Oil rally cools as Iranian strike causes no U.S. casualties

Sharon Cho and Grant Smith January 08, 2020

SINGAPORE (Bloomberg) - Oil’s rally faded as the U.S said Iranian airstrikes on military bases in Iraq didn’t cause any casualties, reinforcing speculation that Tehran is opting for limited retaliation over the killing of a top general.

Futures in London initially surged more than 5% as the Islamic Revolutionary Guard Corps claimed responsibility for the missile strikes in Iraq, and held above $68 a barrel on concern of further escalation in the oil-rich region. Yet the gains had largely dissipated by the end of the morning, following a U.S. statement that no personnel had been killed and an early tweet by President Donald Trump that “all is well” following the attacks.

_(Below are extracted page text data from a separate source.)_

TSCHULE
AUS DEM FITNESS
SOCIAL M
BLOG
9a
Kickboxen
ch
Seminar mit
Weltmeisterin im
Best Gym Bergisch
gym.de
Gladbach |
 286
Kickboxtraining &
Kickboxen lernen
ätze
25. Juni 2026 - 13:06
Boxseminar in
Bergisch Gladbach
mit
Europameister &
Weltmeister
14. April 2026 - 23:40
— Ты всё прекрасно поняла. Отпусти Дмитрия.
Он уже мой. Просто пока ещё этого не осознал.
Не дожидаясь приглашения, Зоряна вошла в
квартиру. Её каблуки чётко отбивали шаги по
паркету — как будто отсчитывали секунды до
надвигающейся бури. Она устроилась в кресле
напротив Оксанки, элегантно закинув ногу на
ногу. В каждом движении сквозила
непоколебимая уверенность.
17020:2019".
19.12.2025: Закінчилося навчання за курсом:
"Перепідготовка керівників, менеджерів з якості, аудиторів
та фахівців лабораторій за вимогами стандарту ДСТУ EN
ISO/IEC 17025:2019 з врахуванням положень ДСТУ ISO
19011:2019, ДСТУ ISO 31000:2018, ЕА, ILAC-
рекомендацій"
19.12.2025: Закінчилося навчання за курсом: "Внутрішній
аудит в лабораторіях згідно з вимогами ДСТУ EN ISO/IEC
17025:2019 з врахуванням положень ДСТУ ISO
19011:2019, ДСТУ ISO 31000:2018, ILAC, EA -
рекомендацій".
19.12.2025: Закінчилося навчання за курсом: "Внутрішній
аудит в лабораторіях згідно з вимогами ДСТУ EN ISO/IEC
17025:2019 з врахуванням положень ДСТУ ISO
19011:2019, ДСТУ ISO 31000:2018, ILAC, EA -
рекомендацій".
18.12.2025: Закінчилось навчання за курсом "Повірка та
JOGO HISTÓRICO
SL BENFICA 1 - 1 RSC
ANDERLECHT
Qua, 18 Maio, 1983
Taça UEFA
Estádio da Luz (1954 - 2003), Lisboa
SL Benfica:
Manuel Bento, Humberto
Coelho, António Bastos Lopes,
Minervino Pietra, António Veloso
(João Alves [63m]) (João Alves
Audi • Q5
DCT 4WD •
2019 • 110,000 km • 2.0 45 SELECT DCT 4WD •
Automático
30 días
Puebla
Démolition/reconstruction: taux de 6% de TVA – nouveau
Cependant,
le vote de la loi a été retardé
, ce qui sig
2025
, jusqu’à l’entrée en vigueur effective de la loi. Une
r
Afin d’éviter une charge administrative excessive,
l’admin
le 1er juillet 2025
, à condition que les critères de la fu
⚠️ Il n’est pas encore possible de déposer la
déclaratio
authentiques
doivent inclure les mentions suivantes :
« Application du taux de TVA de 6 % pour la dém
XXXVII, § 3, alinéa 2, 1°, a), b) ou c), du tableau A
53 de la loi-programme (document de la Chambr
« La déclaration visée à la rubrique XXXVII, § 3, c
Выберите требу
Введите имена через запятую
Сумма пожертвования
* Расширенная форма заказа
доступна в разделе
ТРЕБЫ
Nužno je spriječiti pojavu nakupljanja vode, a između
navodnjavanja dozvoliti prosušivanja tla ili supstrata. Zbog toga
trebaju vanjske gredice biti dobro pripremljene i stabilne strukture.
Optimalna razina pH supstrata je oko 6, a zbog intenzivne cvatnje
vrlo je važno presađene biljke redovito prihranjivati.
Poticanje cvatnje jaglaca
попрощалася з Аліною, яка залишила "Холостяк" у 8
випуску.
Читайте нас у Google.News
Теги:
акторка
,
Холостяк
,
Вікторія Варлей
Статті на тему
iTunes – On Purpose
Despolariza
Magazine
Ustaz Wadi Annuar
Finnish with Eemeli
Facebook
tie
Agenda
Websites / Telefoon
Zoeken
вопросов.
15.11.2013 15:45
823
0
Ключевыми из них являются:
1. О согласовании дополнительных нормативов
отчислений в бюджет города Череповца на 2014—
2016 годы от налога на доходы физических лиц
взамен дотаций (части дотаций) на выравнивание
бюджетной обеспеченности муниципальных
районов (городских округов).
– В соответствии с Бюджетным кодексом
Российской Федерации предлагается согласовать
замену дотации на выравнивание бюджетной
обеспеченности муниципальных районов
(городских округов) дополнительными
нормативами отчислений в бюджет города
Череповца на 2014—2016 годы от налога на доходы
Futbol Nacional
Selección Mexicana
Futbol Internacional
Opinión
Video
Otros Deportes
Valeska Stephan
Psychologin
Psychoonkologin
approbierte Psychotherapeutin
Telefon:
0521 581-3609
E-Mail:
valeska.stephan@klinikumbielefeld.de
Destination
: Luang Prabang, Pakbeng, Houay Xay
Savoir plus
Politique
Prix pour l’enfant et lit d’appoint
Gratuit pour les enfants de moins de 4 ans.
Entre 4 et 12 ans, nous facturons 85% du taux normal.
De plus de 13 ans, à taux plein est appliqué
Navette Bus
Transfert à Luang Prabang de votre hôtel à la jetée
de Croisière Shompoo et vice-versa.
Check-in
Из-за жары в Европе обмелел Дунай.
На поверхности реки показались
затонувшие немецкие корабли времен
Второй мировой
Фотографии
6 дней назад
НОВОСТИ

Crude hit a three-month high of almost $72 a barrel immediately after the incident, in which 10 missiles struck the Ayn al-Asad base in western Iraq and another facility in Erbil. The strike followed the killing of Iranian General Qassem Soleimani last week on Trump’s orders. Tensions have flared between the two nations since the U.S. re-imposed sanctions on Iran last year over its nuclear program.

“Not a single drop of oil supply has been lost due to the recent incidents and that is why the oil price so quickly has fallen back down again,” said Bjarne Schieldrop, Oslo-based chief commodities analyst at SEB AB.

Wednesday’s early rally faded after Trump’s tweet, while Iranian Foreign Minister Mohammad Javad Zarif said on Twitter that the country had “concluded proportionate measures in self-defense” and is not seeking “escalation or war.”

Prices also abated as officials from the Organization of Petroleum Exporting Countries promised to keep supplies flowing to customers.

“We are not forecasting a shortage of supply unless we have a catastrophic escalation, which we don’t see,” United Arab Emirates Energy Minister Suhail Al Mazrouei said in Abu Dhabi. OPEC Secretary-General Mohammad Barkindo said he was “confident that our leaders are doing everything possible to restore normalcy.”

Brent crude rose as much as $3.48 to $71.75 a barrel, before trading 14 cents higher at $68.41 on the ICE Futures Europe exchange as of 12:33 p.m. London time. West Texas Intermediate climbed as much as $2.95, or 4.7%, to $65.65 on the New York Mercantile Exchange, it later slipped to $62.52.

While oil flows from the Middle East continue unimpeded for now, fears persist about the risk to exports from the region, which accounts for almost a third of global supplies. Half of Saudi Arabia’s production was briefly knocked out by a missile strike in September, and most crude exports from the Persian Gulf transit the Strait of Hormuz waterway, which Iran has in the past threatened to close.

Investors are paying up in order to protect against higher prices after the strikes. Call options on WTI -- which allow the holder to buy futures at a set price -- are at the biggest premium to puts since September, when it spiked in the wake of the attacks on Saudi oil sites. Implied volatility -- a key measure of how expensive the options are -- reached the highest since early December.

 “If Iran seeks further targets for retaliation to the killing of Soleimani, but without crossing declared U.S. red lines that would prompt a military response, energy infrastructure may be appealing,” said Jason Bordoff, a former Obama administration official who now works at Columbia University. An actual supply disruption would send prices soaring, depending on the magnitude and expected duration of the outage, he said.

The market’s relatively muted response is another sign that global supplies are in an era of abundance, largely powered by the American shale-oil revolution. Furthermore, OPEC is sitting on huge amounts of spare capacity after reducing supplies for most of the past three years, while big oil consumers including the U.S. and China also hold millions of barrels in strategic reserves that can be deployed to offset any shortage.